TL;DR: it seems I am doing is better with my style and my ports compared to just rebalancing on Monday each week. By that i mean, rebalancing each day (including Friday) rather than continuing to buy or sell during the week on Monday’s data gives me better returns. I think that is mathematically provable with my ports. And it makes sense that it might work that way as one might rationally consider that more recent data could help at times.
My point is my Friday sim does poorly because it uses Monday’s data for the rebalance (5 day old data) and not Friday’s data. The Monday sim has the advantage of using data that would have been uploaded into P123 the night before.
My Friday sim doing poorly (and my Friday sim does indeed perform poorly) due to that fact that it is using 5-day-old data and has nothing to say about the day-of-the-week-effect. My Friday sim does portly while my port does well.
I only buy and sell on Friday for my Friday live port, yes.
But I also have a Monday port (rebalanced only on Mondays) and Tuesday port (rebalanced on Tuesdays only ) a Wednesday port (rebalanced on Wednesdays only) a Thursdays port (rebalanced only on Thursdays only), I have already discussed my Friday port rebalances.
My Friday live port is nothing like my sim (with regard to holdings or returns). The sim is not an accurate backtest of my port for the reasons In my first post and above in this post.
For me Friday is the best port of all them (while the sim does poorly). One reason that when the AI/ML is full rolled out I would like to be able to rebalance on Fridays easily.
One way to deal with liquidity problems like that would be to run 5 ports that are 1/5th the size of the a larger port that takes several days to rebalance because of liquidity concerns. The five ports would spaced out over the week (a port for each day of the trading week).
Personally, I would finish the rebalance each day by the close. Hopeing the next day would be better (assuming the rebalance the next day even includes that stock after a large price movement that made it difficult tp fill the entire order). But there would be other rational ways to dea with that (none quite as good in my opinion).
Not only is each buy-order 1/5 the size allowing you to move in or out of a position gradually, but you are no longer chasing a stock that had a bad announcement, a change in analysis opinions or had a price change large enough to have a significant effect on the value factors. A large price change would probably affect every value factor wouldn’t it?
BTW, a designer (P123) could run the same port 5 days a week and ethically increase the number of subscribers allowed (without liquidity concerns) by a factor, perhaps, of 3, 4 or even 5.
TL;DR: I think this is an accurate analogy that should simplify this discussion. When making a decision as to whether to enter an intersect it dose not hurt, at least, to have live information on the traffic light (red or green) or the traffic patterns (what other cars are doing). I am not sure how old the information can be to work for me at a traffic light but I suggest there is a limit. A limit for all information really including stock information.

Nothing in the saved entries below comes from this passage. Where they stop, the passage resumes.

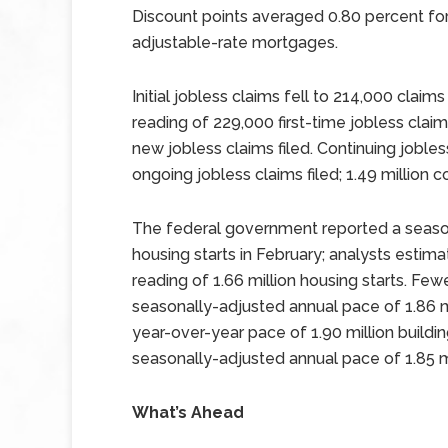
Discount points averaged 0.80 percent for
adjustable-rate mortgages.
Initial jobless claims fell to 214,000 clai
reading of 229,000 first-time jobless clai
new jobless claims filed. Continuing jobles
ongoing jobless claims filed; 1.49 million 
The federal government reported a season
housing starts in February; analysts estima
reading of 1.66 million housing starts. Few
seasonally-adjusted annual pace of 1.86 m
year-over-year pace of 1.90 million buildi
seasonally-adjusted annual pace of 1.85 mi
What’s Ahead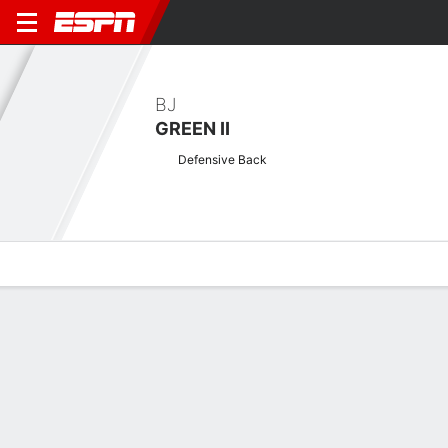
BJ
GREEN II
Defensive Back
Overview
News
Stats
Bio
Splits
Game Log
No News Available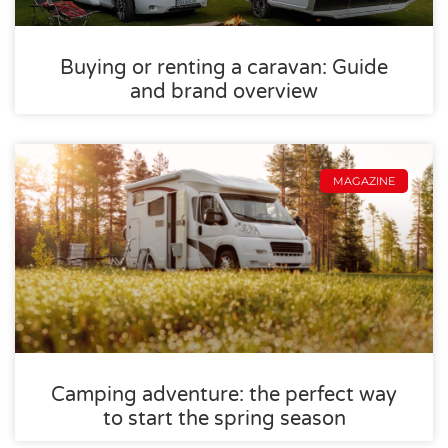
Buying or renting a caravan: Guide
and brand overview
MAGAZINE
Camping adventure: the perfect way
to start the spring season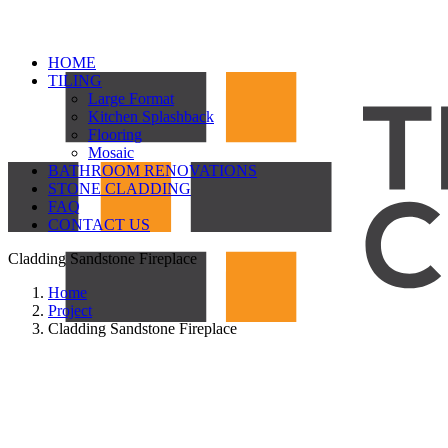
HOME
TILING
Large Format
Kitchen Splashback
Flooring
Mosaic
BATHROOM RENOVATIONS
STONE CLADDING
FAQ
CONTACT US
Cladding Sandstone Fireplace
Home
Project
Cladding Sandstone Fireplace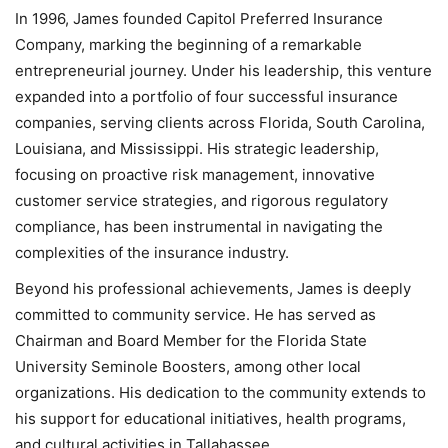
In 1996, James founded Capitol Preferred Insurance
Company, marking the beginning of a remarkable
entrepreneurial journey. Under his leadership, this venture
expanded into a portfolio of four successful insurance
companies, serving clients across Florida, South Carolina,
Louisiana, and Mississippi. His strategic leadership,
focusing on proactive risk management, innovative
customer service strategies, and rigorous regulatory
compliance, has been instrumental in navigating the
complexities of the insurance industry.
Beyond his professional achievements, James is deeply
committed to community service. He has served as
Chairman and Board Member for the Florida State
University Seminole Boosters, among other local
organizations. His dedication to the community extends to
his support for educational initiatives, health programs,
and cultural activities in Tallahassee.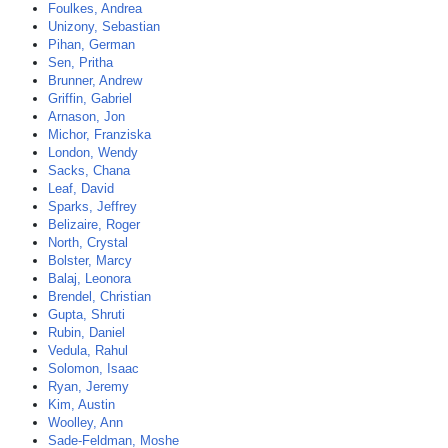
Foulkes, Andrea
Unizony, Sebastian
Pihan, German
Sen, Pritha
Brunner, Andrew
Griffin, Gabriel
Arnason, Jon
Michor, Franziska
London, Wendy
Sacks, Chana
Leaf, David
Sparks, Jeffrey
Belizaire, Roger
North, Crystal
Bolster, Marcy
Balaj, Leonora
Brendel, Christian
Gupta, Shruti
Rubin, Daniel
Vedula, Rahul
Solomon, Isaac
Ryan, Jeremy
Kim, Austin
Woolley, Ann
Sade-Feldman, Moshe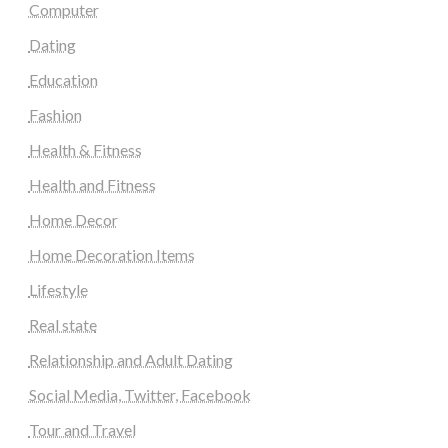
Computer
Dating
Education
Fashion
Health & Fitness
Health and Fitness
Home Decor
Home Decoration Items
Lifestyle
Real state
Relationship and Adult Dating
Social Media, Twitter, Facebook
Tour and Travel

For gaming microsecond latencies are an extremely serious problem addressed by programmers. If the latency reaches a second (for headphones or with another player in a remotet location) the game is useless. If there is some game/theory and high-frequency trading none of this should be anything to not consider seriously. Each port will have its own latency beyond which it is useless.
This is a real problem Apple has accessed with gaming on its computers. Decreasing the latency with AirPods and acknowledging that Beats headphones are seldom adequate for gaming. For casual-gaming a latency of 100 -150 milliseconds is adequate but hardcore games demand better. It was also a consideration in updrading to the Bluetooth 5.0 standard.
Anyway, it is my believe that 5 days is not so good for some stock ports but this is not a new problem. High-frequency traders even put servers next to the exchange using fiber-optics to mitigate the limits of the speed of light (and electric currents).